Despite pressure to announce more help with energy bills, the Chancellor did not reveal any further measures in his Spring Statement on top of the £200 energy bill clawback scheme and a £150 council tax rebate for some households.
He did reveal that VAT would be removed from energy-saving solar panels and heat pumps, which he said would save households £1,000 on average.
But, as the cost for installing home solar panels is around £4,800, this measure is unlikely to help the most vulnerable in the short term.
Suppliers used to reward customers who shopped around for the best fixed-rate deals but at the moment variable rates capped by regulator Ofgem are cheaper than the fixed tariffs on offer.

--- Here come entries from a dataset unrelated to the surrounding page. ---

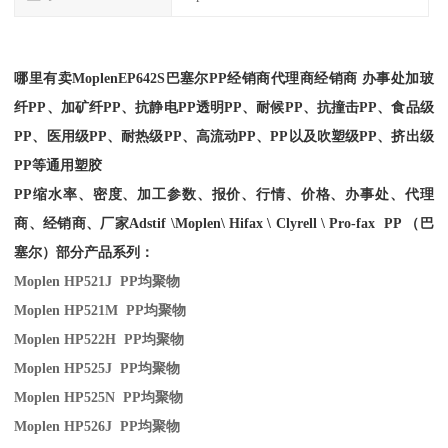
哪里有卖
Moplen
EP642S
巴塞尔PP经销商
代理商经销商 办事处加玻
纤PP、加矿纤PP、抗静电PP透明PP、耐候PP、抗撞击PP、食品级
PP、医用级PP、耐热级PP、高流动PP、PP以及吹塑级PP、挤出级
PP等通用塑胶
PP缩水率、密度、加工参数、报价、行情、价格、办事处、代理
商、经销商、厂家
Adstif \Moplen\ Hifax \ Clyrell \ Pro-fax PP （巴
塞尔）部分产品系列：
Moplen HP521J PP
均聚物
Moplen HP521M PP
均聚物
Moplen HP522H PP
均聚物
Moplen HP525J PP
均聚物
Moplen HP525N PP
均聚物
Moplen HP526J PP
均聚物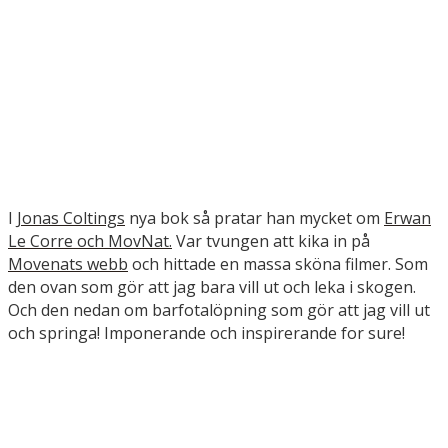
I
Jonas Coltings
nya bok så pratar han mycket om
Erwan
Le Corre och MovNat.
Var tvungen att kika in på
Movenats webb
och hittade en massa sköna filmer. Som
den ovan som gör att jag bara vill ut och leka i skogen.
Och den nedan om barfotalöpning som gör att jag vill ut
och springa! Imponerande och inspirerande for sure!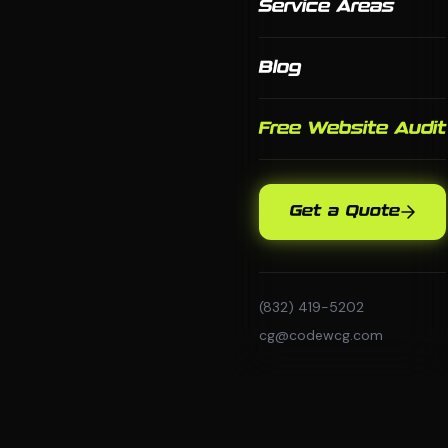
Service Areas
Blog
Free Website Audit
Get a Quote
(832) 419-5202
cg@codewcg.com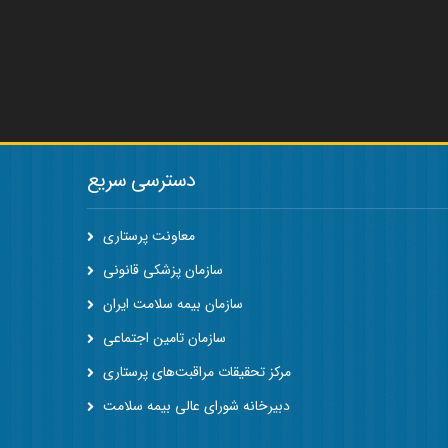
دسترسی سریع
معاونت پرستاری
سازمان پزشکی قانونی
سازمان بیمه سلامت ایران
سازمان تامین اجتماعی
مرکز تحقیقات مراقبت‌های پرستاری
دبیرخانه شورای عالی بیمه سلامت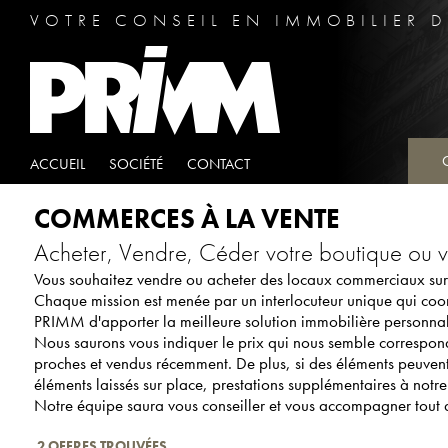
VOTRE CONSEIL EN IMMOBILIER D
ACCUEIL
SOCIÉTÉ
CONTACT
COMMERCES À LA VENTE
Acheter, Vendre, Céder votre boutique ou 
Vous souhaitez vendre ou acheter des locaux commerciaux sur 
Chaque mission est menée par un interlocuteur unique qui coord
PRIMM d'apporter la meilleure solution immobilière personnali
Nous saurons vous indiquer le prix qui nous semble correspond
proches et vendus récemment. De plus, si des éléments peuvent 
éléments laissés sur place, prestations supplémentaires à notre d
Notre équipe saura vous conseiller et vous accompagner tout 
2 OFFRES TROUVÉES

Electric shock: From April 1, the cap on energy prices will soar by 54% from £1,277 to £1,971 a year for the average household
The average fixed rate is now £3,200 for a customer paying by direct debit.
But, as the Office for Budget Responsibility (OBR) predicts that the price cap could rise further to £2,800 in October, it is a good idea to keep an eye on rates.
If, for instance, you are offered a fixed rate tariff below the price cap, and it comes with no exit fees, it might be worth signing up.
Take gas and electricity meter readings before prices rise in April and submit them to your supplier. This way, your energy company cannot charge you at the higher rate for units used prior to April 1.
British Gas estimates that as much as 23 per cent of our electrical usage could be down to everyday devices draining power when left on standby.
The supplier says turning off the TV and unplugging your mobile phone charger when not in use could save as much as £200 a year.
Turning down the flow temperature on your boiler could also cut your gas bill by up to 8 per cent, saving an average £80 a year.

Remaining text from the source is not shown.